IEEE Trans Neural Netw Learn Syst. 2017 Aug;28(8):1814-1826. doi: 10.1109/TNNLS.2016.2543000. Epub 2016 May 4.
Learning from demonstrations is a paradigm by which an apprentice agent learns a control policy for a dynamic environment by observing demonstrations delivered by an expert agent. It is usually implemented as either imitation learning (IL) or inverse reinforcement learning (IRL) in the literature. On the one hand, IRL is a paradigm relying on the Markov decision processes, where the goal of the apprentice agent is to find a reward function from the expert demonstrations that could explain the expert behavior. On the other hand, IL consists in directly generalizing the expert strategy, observed in the demonstrations, to unvisited states (and it is therefore close to classification, when there is a finite set of possible decisions). While these two visions are often considered as opposite to each other, the purpose of this paper is to exhibit a formal link between these approaches from which new algorithms can be derived. We show that IL and IRL can be redefined in a way that they are equivalent, in the sense that there exists an explicit bijective operator (namely, the inverse optimal Bellman operator) between their respective spaces of solutions. To do so, we introduce the set-policy framework that creates a clear link between the IL and the IRL. As a result, the IL and IRL solutions making the best of both worlds are obtained. In addition, it is a unifying framework from which existing IL and IRL algorithms can be derived and which opens the way for the IL methods able to deal with the environment's dynamics. Finally, the IRL algorithms derived from the set-policy framework are compared with the algorithms belonging to the more common trajectory-matching family. Experiments demonstrate that the set-policy-based algorithms outperform both the standard IRL and IL ones and result in more robust solutions.

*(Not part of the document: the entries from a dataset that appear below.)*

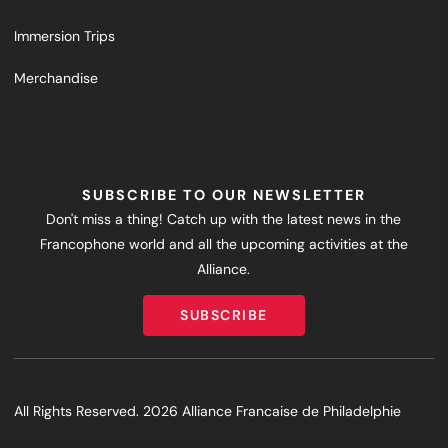
Immersion Trips
Merchandise
SUBSCRIBE TO OUR NEWSLETTER
Don't miss a thing! Catch up with the latest news in the
Francophone world and all the upcoming activities at the
Alliance.
SUBSCRIBE
SUBSCRIBE
All Rights Reserved. 2026 Alliance Francaise de Philadelphie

从演示中学习是一种范例,学徒代理通过观察专家代理提供的演示来学习动态环境的控制策略。在文献中,它通常被实现为模仿学习 (IL) 或逆强化学习 (IRL)。一方面,IRL 是一种依赖马尔可夫决策过程的范例,学徒代理的目标是从专家演示中找到一个可以解释专家行为的奖励函数。另一方面,IL 包括直接推广专家策略,观察到在演示中,到未访问的状态(并且因此在存在有限数量的可能决策时接近分类)。虽然这两种观点通常被认为是相互对立的,但本文的目的是展示这些方法之间的正式联系,从中可以推导出新的算法。我们表明,IL 和 IRL 可以以一种等价的方式重新定义,即在它们各自的解空间之间存在显式的双射算子(即逆最优贝尔曼算子)。为此,我们引入了集策略框架,该框架在 IL 和 IRL 之间建立了明确的联系。结果,获得了充分利用这两种方法的最佳 IL 和 IRL 解决方案。此外,它是一个统一的框架,可以从中推导出现有的 IL 和 IRL 算法,并为能够处理环境动态的 IL 方法开辟道路。最后,从集策略框架导出的 IRL 算法与属于更常见的轨迹匹配族的算法进行了比较。实验表明,基于集策略的算法优于标准的 IRL 和 IL 算法,并产生更稳健的解决方案。